*What to produce:* Without including any pictures, reproduce all the lines below word for word.

*Data for the task:*
• • •
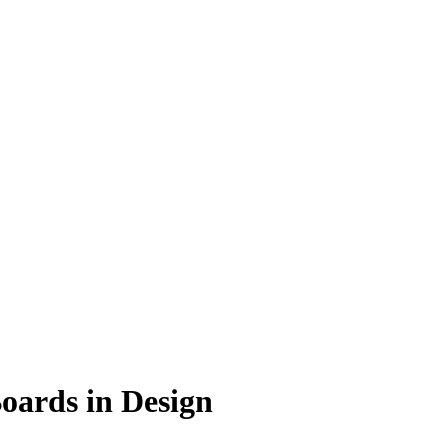
Boards in Design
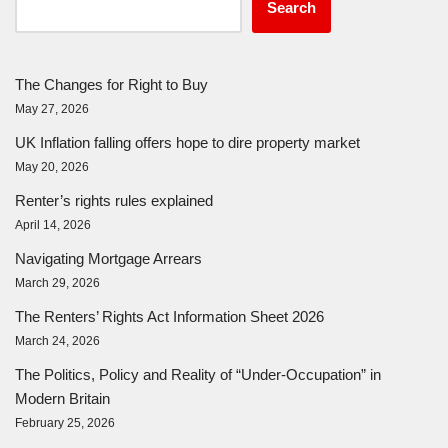
Search
The Changes for Right to Buy
May 27, 2026
UK Inflation falling offers hope to dire property market
May 20, 2026
Renter’s rights rules explained
April 14, 2026
Navigating Mortgage Arrears
March 29, 2026
The Renters’ Rights Act Information Sheet 2026
March 24, 2026
The Politics, Policy and Reality of “Under-Occupation” in
Modern Britain
February 25, 2026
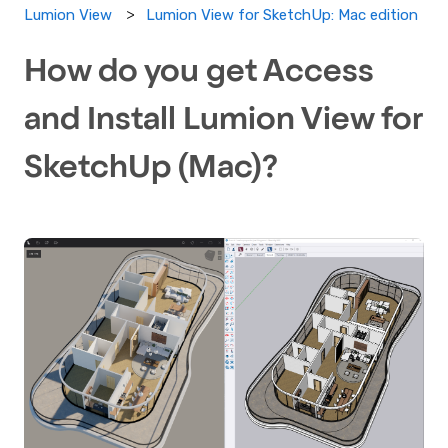
Lumion View for SketchUp: Mac edition
Lumion View
How do you get Access
and Install Lumion View for
SketchUp (Mac)?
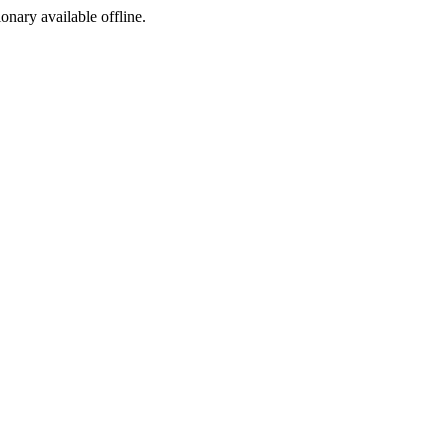
ionary available offline.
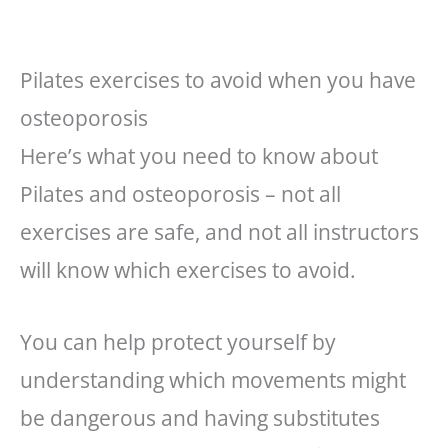
Pilates exercises to avoid when you have
osteoporosis
Here’s what you need to know about
Pilates and osteoporosis – not all
exercises are safe, and not all instructors
will know which exercises to avoid.
You can help protect yourself by
understanding which movements might
be dangerous and having substitutes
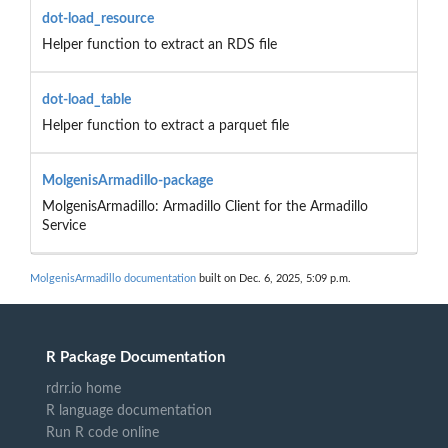
dot-load_resource
Helper function to extract an RDS file
dot-load_table
Helper function to extract a parquet file
MolgenisArmadillo-package
MolgenisArmadillo: Armadillo Client for the Armadillo
Service
MolgenisArmadillo documentation
built on Dec. 6, 2025, 5:09 p.m.
R Package Documentation
rdrr.io home
R language documentation
Run R code online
• • •
*Solution to this problem:*
Boards in Design
Search
The Changes for Right to Buy
May 27, 2026
UK Inflation falling offers hope to dire property market
May 20, 2026
Renter’s rights rules explained
April 14, 2026
Navigating Mortgage Arrears
March 29, 2026
The Renters’ Rights Act Information Sheet 2026
March 24, 2026
The Politics, Policy and Reality of “Under-Occupation” in
Modern Britain
February 25, 2026
Lumion View for SketchUp: Mac edition
Lumion View
How do you get Access
and Install Lumion View for
SketchUp (Mac)?
ionary available offline.
Pilates exercises to avoid when you have
osteoporosis
Here’s what you need to know about
Pilates and osteoporosis – not all
exercises are safe, and not all instructors
will know which exercises to avoid.
You can help protect yourself by
understanding which movements might
be dangerous and having substitutes
dot-load_resource
Helper function to extract an RDS file
dot-load_table
Helper function to extract a parquet file
MolgenisArmadillo-package
MolgenisArmadillo: Armadillo Client for the Armadillo
Service
MolgenisArmadillo documentation
built on Dec. 6, 2025, 5:09 p.m.
R Package Documentation
rdrr.io home
R language documentation
Run R code online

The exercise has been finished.